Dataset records

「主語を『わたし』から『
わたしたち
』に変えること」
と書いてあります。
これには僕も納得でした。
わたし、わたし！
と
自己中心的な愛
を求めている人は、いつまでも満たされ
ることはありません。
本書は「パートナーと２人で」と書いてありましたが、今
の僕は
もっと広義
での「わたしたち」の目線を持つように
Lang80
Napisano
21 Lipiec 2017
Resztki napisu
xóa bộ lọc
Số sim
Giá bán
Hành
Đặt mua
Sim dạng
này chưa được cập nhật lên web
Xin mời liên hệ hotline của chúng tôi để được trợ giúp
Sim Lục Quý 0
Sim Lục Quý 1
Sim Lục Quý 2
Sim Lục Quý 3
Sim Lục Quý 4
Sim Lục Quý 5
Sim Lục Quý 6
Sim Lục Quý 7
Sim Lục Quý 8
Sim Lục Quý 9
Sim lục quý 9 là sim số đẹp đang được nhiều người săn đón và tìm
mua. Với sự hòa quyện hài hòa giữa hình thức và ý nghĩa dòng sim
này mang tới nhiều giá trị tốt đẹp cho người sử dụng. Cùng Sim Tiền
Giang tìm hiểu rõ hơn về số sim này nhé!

==

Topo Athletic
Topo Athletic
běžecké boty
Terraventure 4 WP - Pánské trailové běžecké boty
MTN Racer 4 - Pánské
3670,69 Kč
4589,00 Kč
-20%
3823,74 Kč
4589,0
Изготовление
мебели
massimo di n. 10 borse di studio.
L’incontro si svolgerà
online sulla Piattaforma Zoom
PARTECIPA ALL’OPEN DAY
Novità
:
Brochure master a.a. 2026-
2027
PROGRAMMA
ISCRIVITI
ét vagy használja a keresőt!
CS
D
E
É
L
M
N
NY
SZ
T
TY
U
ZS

Prompt: If a line of the data contains the word "běžecké", it counts toward the total; state that total alone.

Output below: 2